(Victoriaville ) Les exploits de gardiens de but de 16 ans font rarement leur chemin jusqu’au vestiaire d’une équipe de la LNH. Pourtant, Gabriel D’Aigle a au moins un fan dans celui du Canadien.

« Pour sa taille, il bouge tellement bien, laisse entendre Samuel Montembeault. Il fait de beaux arrêts. Je l’ai regardé goaler une fois pendant un match complet et je regarde souvent les faits saillants. Il va super bien depuis le début de la saison. »
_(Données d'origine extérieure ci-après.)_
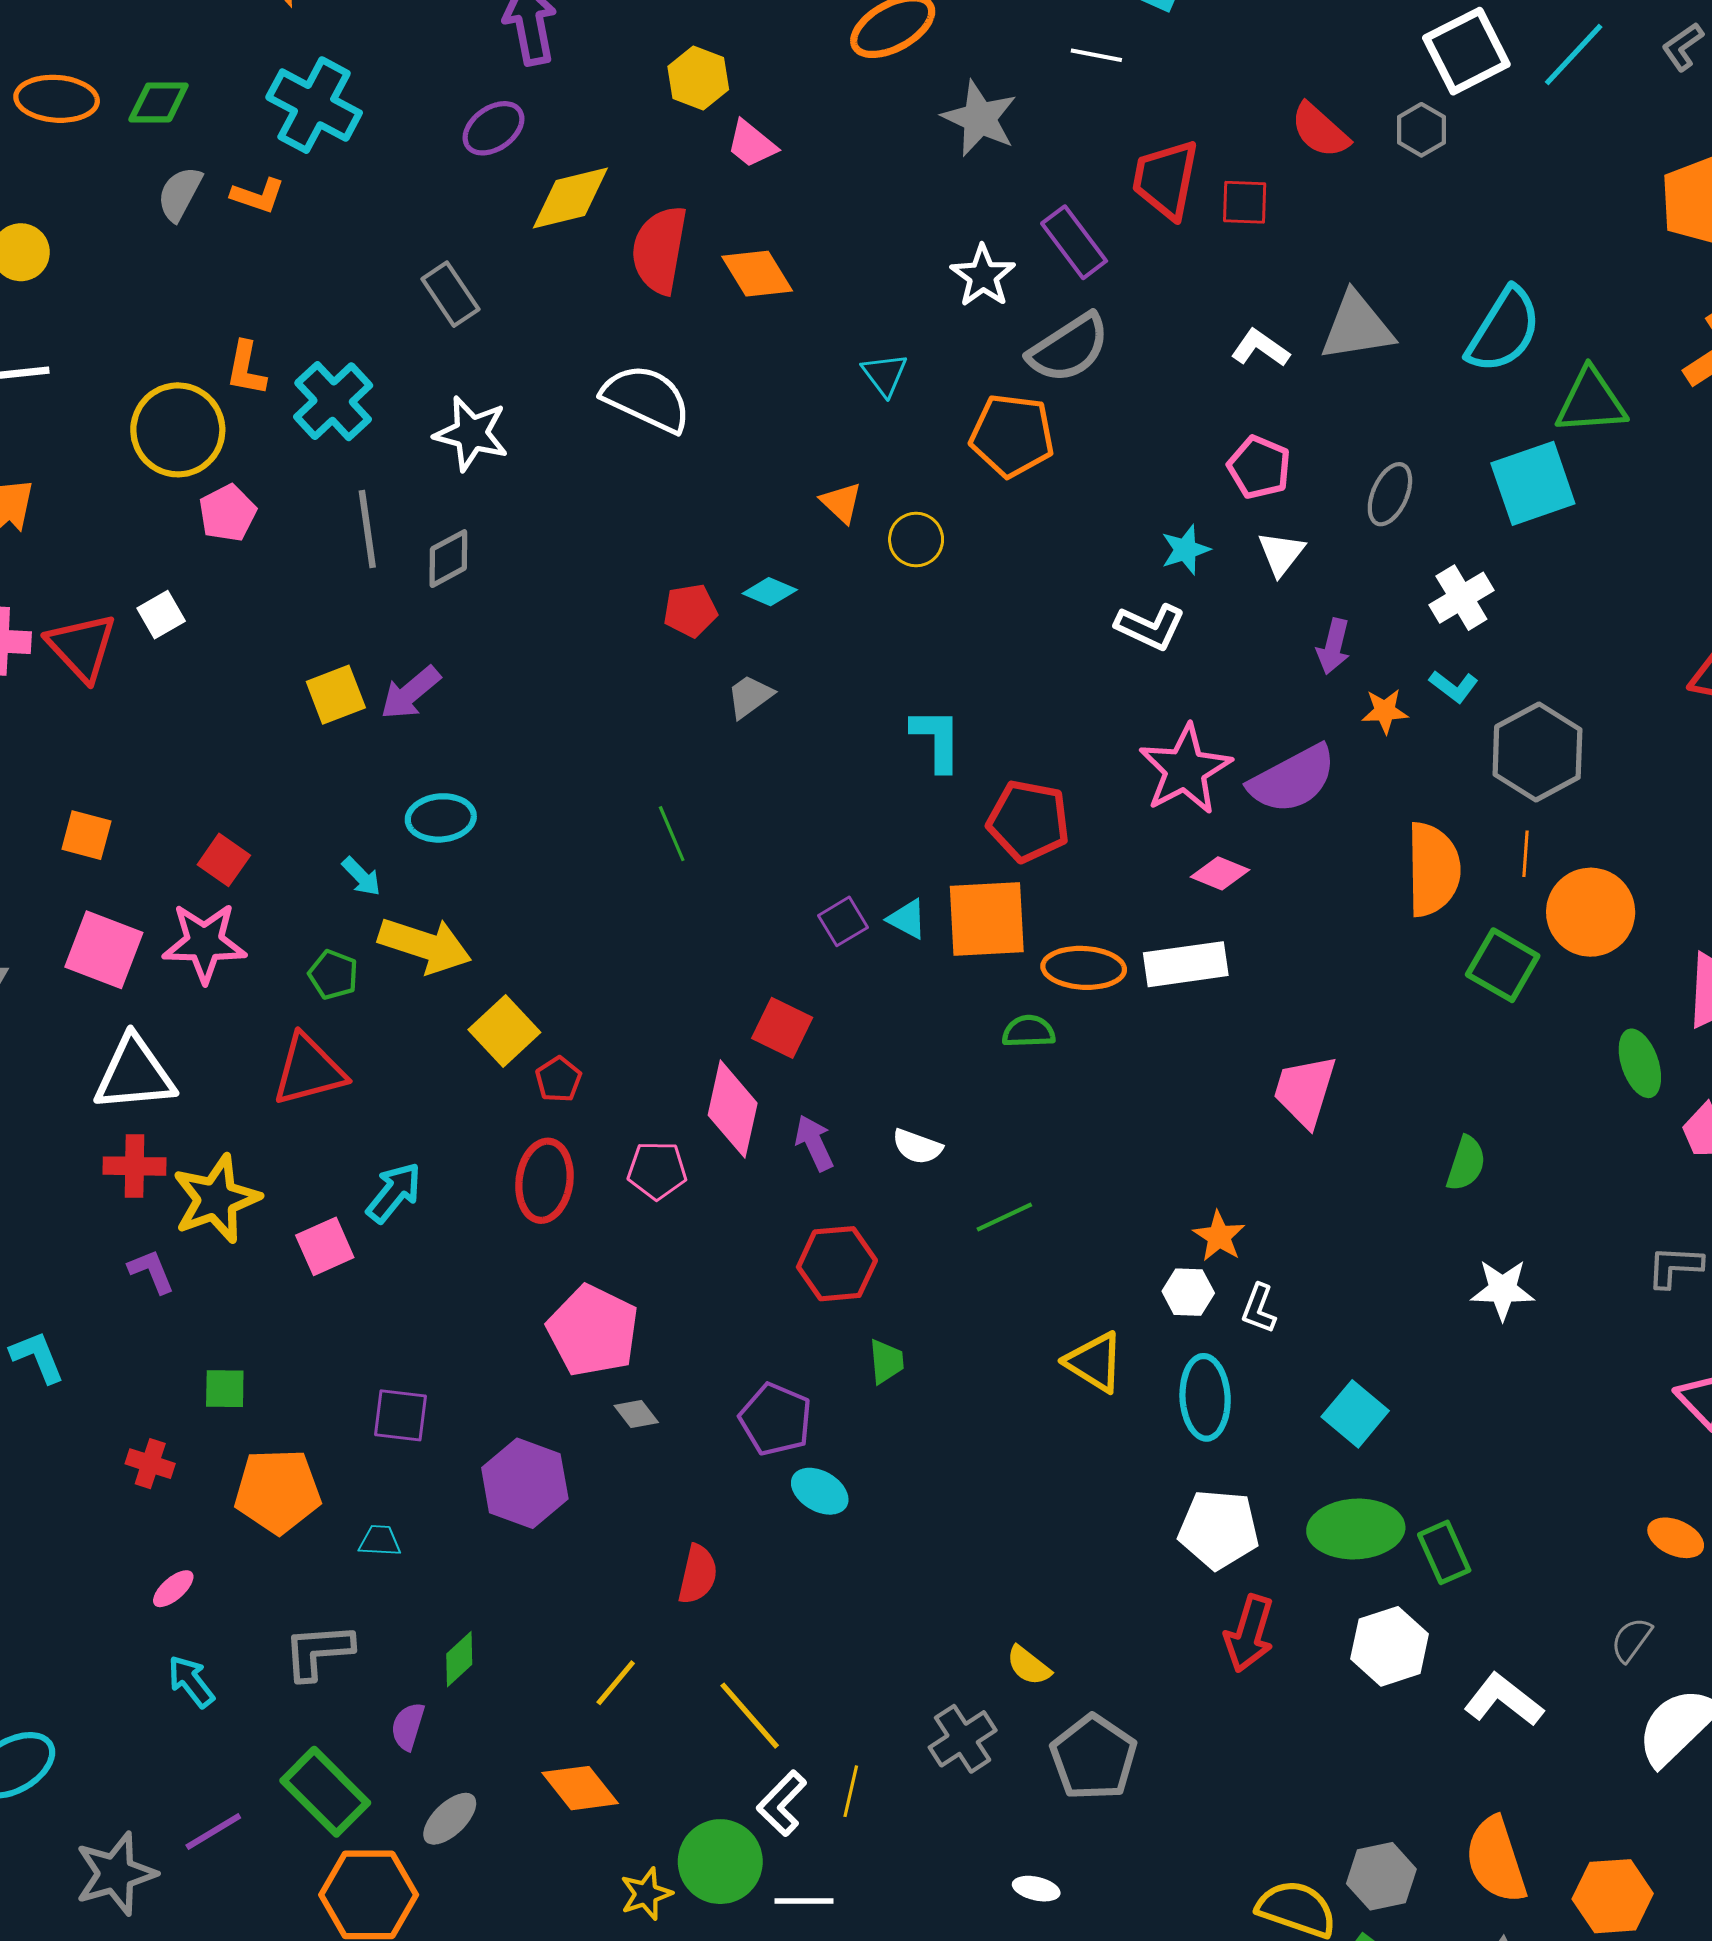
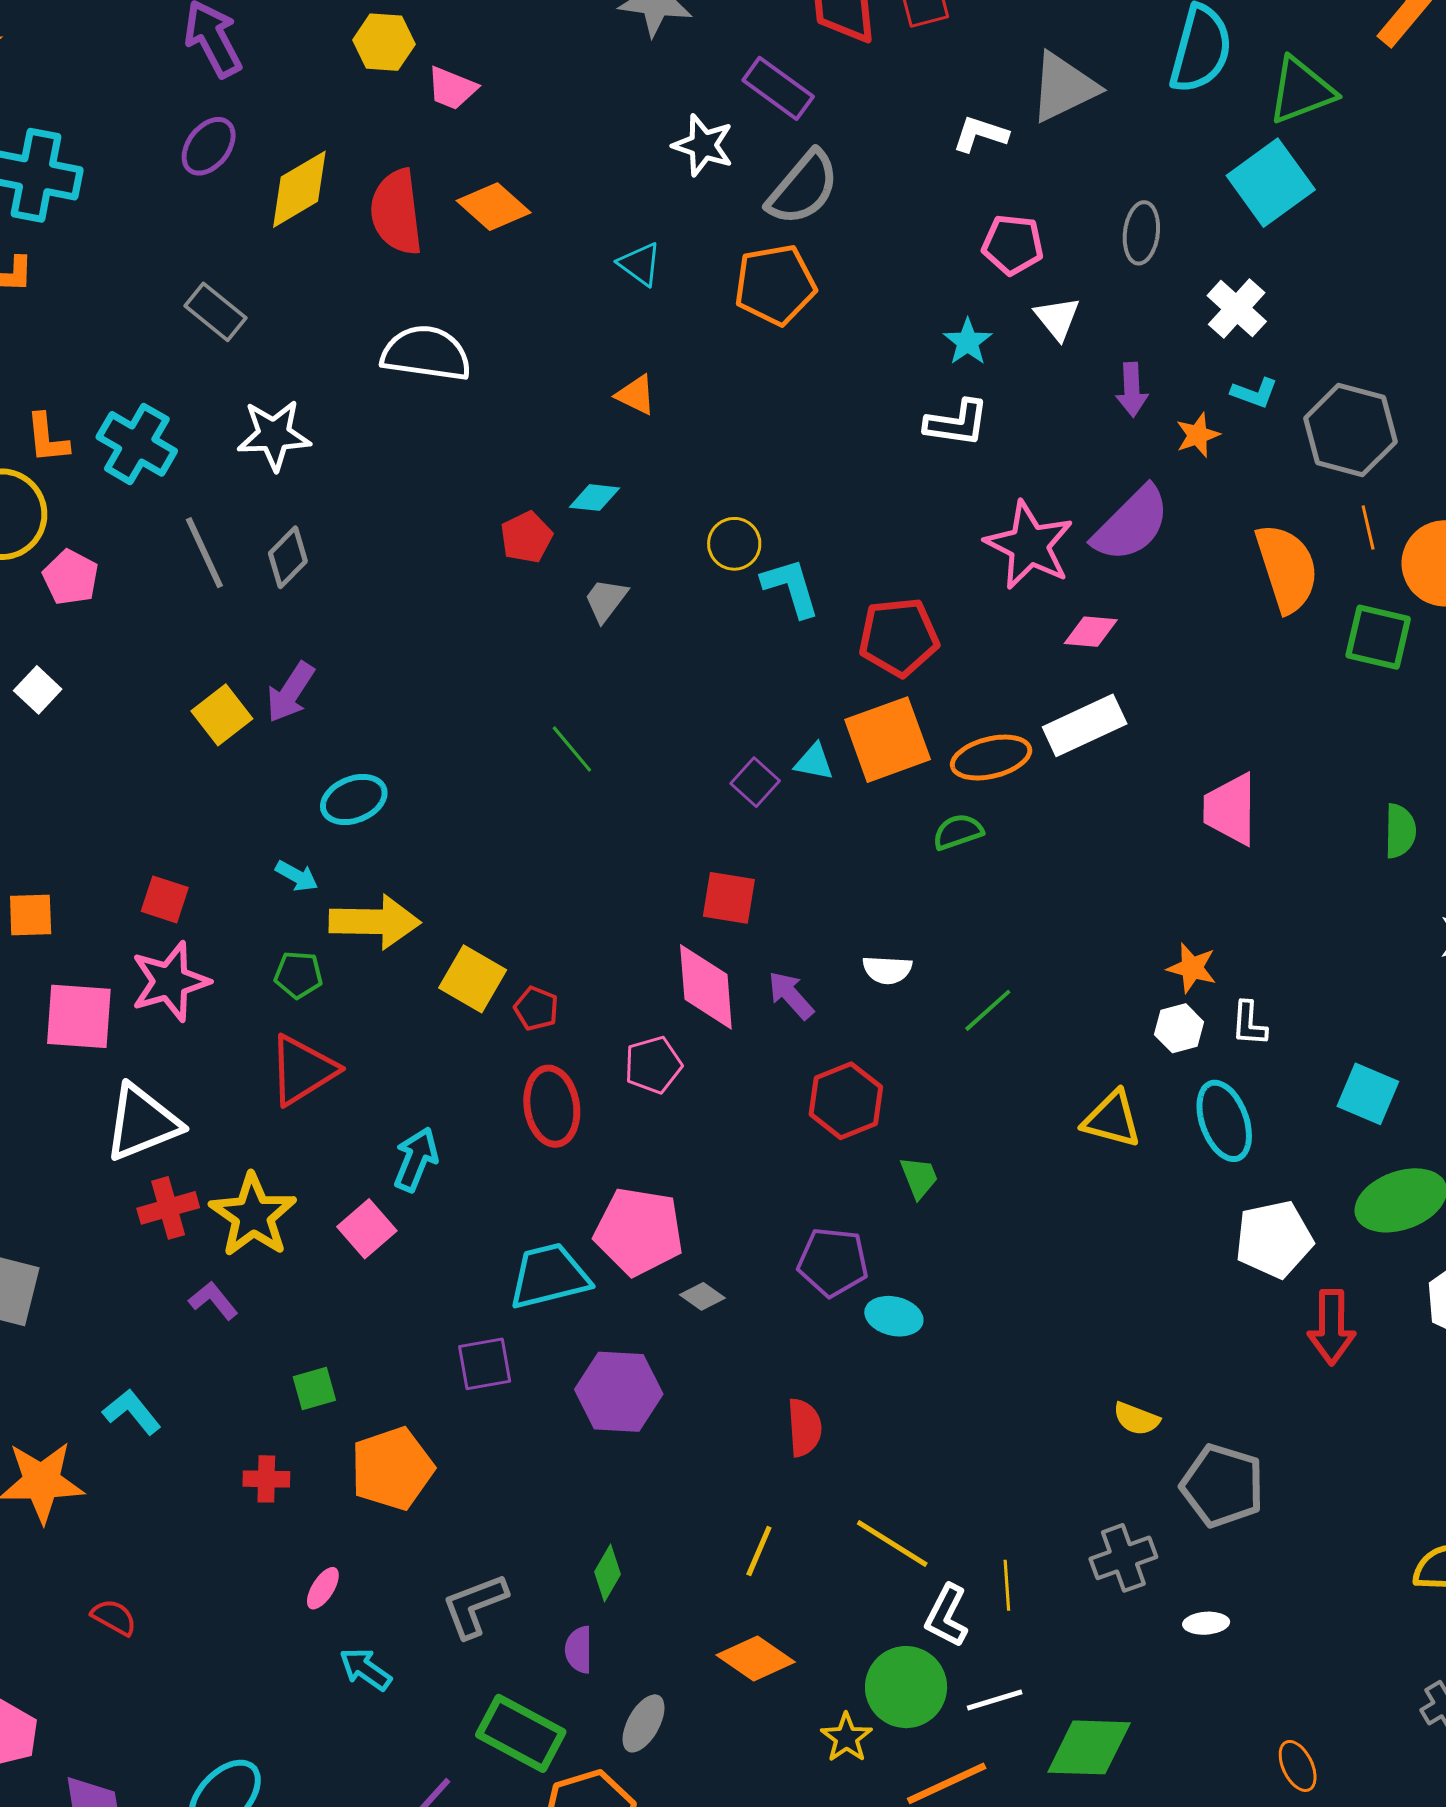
yellow circle: (916, 539) -> (734, 544), moved
cyan trapezoid: (380, 1541) -> (549, 1276), moved, size x2.0
gray cross: (963, 1739) -> (1123, 1558), moved, turned 30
Les yeux de Gabriel D’Aigle s’écarquillent quand on lui rapporte les propos du gardien du Tricolore. « C’est hot ! C’est la première fois que j’entends ça ! », s’exclame-t-il en esquissant un sourire timide.

Montembeault est loin d’être le seul à suivre le cheminement du jeune cerbère. Deuxième choix au total du dernier encan de la LHJMQ en juillet dernier, D’Aigle n’avait pas encore disputé un match que son nom était déjà sur toutes les lèvres. Le mot s’est vite passé qu’il était sans doute le meilleur espoir québécois chez les gardiens depuis Marc-André Fleury, soit depuis… 22 ans.
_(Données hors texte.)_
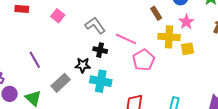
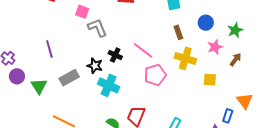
pink square: (58, 16) -> (82, 12), turned -32
pink star: (186, 22) -> (215, 47), moved
gray L-shape: (95, 25) -> (97, 28), moved
yellow square: (188, 49) -> (210, 80), moved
Le Colisée Desjardins est vide en ce matin du 1er mars. Seuls les bruits des patins et des rondelles résonnent dans l’amphithéâtre des Félins. Du haut de ses 6 pi 4 po et 209 lb, D’Aigle en impose devant son filet. On en oublie son âge. Et le fait qu’il ne sera admissible au repêchage de la LNH qu’en 2025.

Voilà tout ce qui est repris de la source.